*Work instructions:* Lines to restate from the data below: from the one containing "zone sensibili, come il viso e l'inguine." to the one containing "(ChatGPT, DALL·E, Bing", both included. Give them again exactly, and only them.

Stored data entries
------------------------------------------------------------------------
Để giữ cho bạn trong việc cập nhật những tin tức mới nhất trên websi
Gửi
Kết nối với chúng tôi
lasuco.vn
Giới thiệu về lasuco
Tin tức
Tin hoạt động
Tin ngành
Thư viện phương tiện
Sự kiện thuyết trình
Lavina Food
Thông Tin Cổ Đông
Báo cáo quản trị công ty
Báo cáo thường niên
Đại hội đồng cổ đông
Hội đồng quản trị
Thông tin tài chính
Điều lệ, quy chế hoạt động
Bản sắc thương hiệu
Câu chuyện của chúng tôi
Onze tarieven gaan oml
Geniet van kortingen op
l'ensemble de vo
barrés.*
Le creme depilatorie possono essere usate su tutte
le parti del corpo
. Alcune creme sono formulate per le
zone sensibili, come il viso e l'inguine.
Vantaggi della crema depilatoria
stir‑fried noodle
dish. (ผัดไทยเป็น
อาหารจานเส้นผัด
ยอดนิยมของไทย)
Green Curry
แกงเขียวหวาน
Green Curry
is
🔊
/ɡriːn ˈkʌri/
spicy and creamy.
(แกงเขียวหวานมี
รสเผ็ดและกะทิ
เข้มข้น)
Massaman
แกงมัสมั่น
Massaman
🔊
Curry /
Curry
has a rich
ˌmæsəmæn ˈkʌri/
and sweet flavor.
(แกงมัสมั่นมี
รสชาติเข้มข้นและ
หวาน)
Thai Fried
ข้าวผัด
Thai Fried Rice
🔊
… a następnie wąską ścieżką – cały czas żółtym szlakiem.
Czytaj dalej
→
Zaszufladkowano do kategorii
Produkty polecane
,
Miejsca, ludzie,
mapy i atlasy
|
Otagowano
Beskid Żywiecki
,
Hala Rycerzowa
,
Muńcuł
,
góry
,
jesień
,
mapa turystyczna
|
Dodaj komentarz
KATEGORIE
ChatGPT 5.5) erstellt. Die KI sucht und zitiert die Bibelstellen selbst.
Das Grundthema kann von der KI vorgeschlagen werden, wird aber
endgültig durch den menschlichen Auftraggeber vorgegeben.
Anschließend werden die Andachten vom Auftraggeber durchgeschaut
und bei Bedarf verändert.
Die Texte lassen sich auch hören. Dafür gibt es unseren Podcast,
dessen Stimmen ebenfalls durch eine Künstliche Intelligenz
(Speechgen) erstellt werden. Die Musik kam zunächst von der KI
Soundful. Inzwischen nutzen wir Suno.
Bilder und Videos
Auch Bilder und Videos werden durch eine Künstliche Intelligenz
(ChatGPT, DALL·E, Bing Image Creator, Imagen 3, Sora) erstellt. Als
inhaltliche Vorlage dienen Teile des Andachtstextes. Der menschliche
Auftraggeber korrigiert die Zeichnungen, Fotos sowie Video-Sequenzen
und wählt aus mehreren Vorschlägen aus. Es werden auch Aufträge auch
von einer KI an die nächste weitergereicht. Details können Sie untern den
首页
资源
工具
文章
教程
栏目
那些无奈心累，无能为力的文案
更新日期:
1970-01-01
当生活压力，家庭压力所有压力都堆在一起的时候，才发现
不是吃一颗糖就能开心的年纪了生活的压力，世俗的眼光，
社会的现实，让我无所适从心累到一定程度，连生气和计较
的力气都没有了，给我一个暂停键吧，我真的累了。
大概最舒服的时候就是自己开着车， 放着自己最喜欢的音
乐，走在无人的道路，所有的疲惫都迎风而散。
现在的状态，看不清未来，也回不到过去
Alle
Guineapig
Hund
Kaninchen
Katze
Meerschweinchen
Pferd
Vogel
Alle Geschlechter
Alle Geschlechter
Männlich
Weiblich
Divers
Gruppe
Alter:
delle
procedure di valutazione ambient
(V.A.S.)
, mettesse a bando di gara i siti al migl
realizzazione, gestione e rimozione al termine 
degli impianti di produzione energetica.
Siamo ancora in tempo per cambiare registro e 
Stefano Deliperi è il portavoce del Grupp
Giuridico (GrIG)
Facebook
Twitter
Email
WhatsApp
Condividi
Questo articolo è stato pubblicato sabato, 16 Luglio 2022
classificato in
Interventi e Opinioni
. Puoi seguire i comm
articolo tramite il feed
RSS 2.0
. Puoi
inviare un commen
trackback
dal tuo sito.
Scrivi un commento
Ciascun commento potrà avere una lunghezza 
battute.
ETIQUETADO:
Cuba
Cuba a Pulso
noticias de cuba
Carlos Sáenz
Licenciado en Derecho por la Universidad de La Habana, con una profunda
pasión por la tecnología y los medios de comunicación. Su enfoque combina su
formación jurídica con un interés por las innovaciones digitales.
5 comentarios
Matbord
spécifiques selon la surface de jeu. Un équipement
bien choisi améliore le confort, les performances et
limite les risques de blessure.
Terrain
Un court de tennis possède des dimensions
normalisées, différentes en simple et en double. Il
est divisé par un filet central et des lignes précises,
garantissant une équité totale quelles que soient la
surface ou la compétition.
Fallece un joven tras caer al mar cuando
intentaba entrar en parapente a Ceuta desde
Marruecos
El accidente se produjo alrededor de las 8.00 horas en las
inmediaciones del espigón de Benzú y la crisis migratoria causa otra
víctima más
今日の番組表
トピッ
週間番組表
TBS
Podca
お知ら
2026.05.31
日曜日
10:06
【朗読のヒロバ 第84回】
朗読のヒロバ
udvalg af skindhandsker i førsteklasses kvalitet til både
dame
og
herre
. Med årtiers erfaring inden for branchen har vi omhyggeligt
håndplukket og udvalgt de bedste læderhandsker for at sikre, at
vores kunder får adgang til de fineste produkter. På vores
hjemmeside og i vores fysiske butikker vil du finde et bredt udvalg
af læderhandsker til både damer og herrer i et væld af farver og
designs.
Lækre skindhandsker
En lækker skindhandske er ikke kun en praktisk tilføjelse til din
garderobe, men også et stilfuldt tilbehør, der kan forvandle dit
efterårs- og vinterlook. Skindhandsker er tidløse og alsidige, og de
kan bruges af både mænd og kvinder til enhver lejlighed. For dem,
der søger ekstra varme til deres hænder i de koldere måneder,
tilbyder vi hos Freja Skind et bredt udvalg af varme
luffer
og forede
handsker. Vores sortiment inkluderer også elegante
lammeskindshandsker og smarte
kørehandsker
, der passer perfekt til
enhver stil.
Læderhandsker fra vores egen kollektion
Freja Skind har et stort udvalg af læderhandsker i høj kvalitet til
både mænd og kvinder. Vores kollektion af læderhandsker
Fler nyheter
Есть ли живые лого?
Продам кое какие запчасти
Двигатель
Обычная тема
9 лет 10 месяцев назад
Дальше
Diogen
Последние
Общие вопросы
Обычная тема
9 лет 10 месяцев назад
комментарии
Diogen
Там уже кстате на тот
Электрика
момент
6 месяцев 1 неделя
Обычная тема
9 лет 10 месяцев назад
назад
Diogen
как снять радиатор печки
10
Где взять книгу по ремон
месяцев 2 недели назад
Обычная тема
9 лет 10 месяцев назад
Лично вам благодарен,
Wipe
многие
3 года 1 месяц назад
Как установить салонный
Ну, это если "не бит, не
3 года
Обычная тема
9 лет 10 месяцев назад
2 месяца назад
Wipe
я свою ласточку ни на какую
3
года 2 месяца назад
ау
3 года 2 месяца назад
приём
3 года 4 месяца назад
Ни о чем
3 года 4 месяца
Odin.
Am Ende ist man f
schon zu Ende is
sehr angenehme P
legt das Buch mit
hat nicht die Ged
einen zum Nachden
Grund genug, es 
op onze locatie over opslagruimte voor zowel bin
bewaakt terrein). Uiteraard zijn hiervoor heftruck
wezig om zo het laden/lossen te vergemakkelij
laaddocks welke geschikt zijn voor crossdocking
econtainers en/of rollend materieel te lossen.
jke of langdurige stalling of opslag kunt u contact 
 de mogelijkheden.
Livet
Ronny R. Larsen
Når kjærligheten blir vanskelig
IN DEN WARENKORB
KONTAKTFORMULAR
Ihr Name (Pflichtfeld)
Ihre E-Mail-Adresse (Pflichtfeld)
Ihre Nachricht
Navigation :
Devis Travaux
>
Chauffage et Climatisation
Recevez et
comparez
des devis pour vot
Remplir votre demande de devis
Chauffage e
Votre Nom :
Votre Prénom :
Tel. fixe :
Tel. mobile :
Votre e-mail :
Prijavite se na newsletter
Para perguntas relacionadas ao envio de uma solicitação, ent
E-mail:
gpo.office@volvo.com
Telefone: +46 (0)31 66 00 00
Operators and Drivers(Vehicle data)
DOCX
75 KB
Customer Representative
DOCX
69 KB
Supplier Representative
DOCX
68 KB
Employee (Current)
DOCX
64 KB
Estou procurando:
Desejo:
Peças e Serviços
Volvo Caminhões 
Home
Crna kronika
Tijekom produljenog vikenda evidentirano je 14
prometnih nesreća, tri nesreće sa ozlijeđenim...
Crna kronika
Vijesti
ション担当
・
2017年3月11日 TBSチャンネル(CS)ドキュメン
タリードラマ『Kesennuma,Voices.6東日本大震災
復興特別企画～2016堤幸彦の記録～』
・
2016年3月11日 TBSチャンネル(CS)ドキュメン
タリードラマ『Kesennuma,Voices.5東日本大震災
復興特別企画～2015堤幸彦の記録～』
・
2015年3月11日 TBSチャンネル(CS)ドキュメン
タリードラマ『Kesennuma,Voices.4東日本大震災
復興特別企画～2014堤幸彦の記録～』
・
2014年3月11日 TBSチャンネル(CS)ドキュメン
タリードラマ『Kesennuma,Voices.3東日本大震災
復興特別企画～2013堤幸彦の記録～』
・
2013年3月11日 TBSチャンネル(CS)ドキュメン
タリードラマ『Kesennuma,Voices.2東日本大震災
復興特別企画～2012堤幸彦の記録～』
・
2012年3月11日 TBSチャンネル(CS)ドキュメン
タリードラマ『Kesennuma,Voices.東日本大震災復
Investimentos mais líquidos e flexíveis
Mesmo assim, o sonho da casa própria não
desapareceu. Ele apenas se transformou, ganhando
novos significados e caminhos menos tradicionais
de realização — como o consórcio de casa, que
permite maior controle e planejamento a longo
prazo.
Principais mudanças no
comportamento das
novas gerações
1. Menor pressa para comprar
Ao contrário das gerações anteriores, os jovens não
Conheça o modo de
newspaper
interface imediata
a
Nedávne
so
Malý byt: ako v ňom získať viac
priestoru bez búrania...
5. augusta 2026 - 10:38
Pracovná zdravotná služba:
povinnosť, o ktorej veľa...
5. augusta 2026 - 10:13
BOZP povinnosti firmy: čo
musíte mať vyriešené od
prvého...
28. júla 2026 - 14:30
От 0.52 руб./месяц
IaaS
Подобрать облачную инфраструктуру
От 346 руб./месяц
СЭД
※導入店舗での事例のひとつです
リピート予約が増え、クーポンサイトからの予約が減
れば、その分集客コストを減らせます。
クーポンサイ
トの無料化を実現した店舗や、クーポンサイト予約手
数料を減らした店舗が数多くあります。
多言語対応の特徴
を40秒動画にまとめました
------------------------------------------------------------------------
*Solution:*
zone sensibili, come il viso e l'inguine.
Vantaggi della crema depilatoria
stir‑fried noodle
dish. (ผัดไทยเป็น
อาหารจานเส้นผัด
ยอดนิยมของไทย)
Green Curry
แกงเขียวหวาน
Green Curry
is
🔊
/ɡriːn ˈkʌri/
spicy and creamy.
(แกงเขียวหวานมี
รสเผ็ดและกะทิ
เข้มข้น)
Massaman
แกงมัสมั่น
Massaman
🔊
Curry /
Curry
has a rich
ˌmæsəmæn ˈkʌri/
and sweet flavor.
(แกงมัสมั่นมี
รสชาติเข้มข้นและ
หวาน)
Thai Fried
ข้าวผัด
Thai Fried Rice
🔊
… a następnie wąską ścieżką – cały czas żółtym szlakiem.
Czytaj dalej
→
Zaszufladkowano do kategorii
Produkty polecane
,
Miejsca, ludzie,
mapy i atlasy
|
Otagowano
Beskid Żywiecki
,
Hala Rycerzowa
,
Muńcuł
,
góry
,
jesień
,
mapa turystyczna
|
Dodaj komentarz
KATEGORIE
ChatGPT 5.5) erstellt. Die KI sucht und zitiert die Bibelstellen selbst.
Das Grundthema kann von der KI vorgeschlagen werden, wird aber
endgültig durch den menschlichen Auftraggeber vorgegeben.
Anschließend werden die Andachten vom Auftraggeber durchgeschaut
und bei Bedarf verändert.
Die Texte lassen sich auch hören. Dafür gibt es unseren Podcast,
dessen Stimmen ebenfalls durch eine Künstliche Intelligenz
(Speechgen) erstellt werden. Die Musik kam zunächst von der KI
Soundful. Inzwischen nutzen wir Suno.
Bilder und Videos
Auch Bilder und Videos werden durch eine Künstliche Intelligenz
(ChatGPT, DALL·E, Bing Image Creator, Imagen 3, Sora) erstellt. Als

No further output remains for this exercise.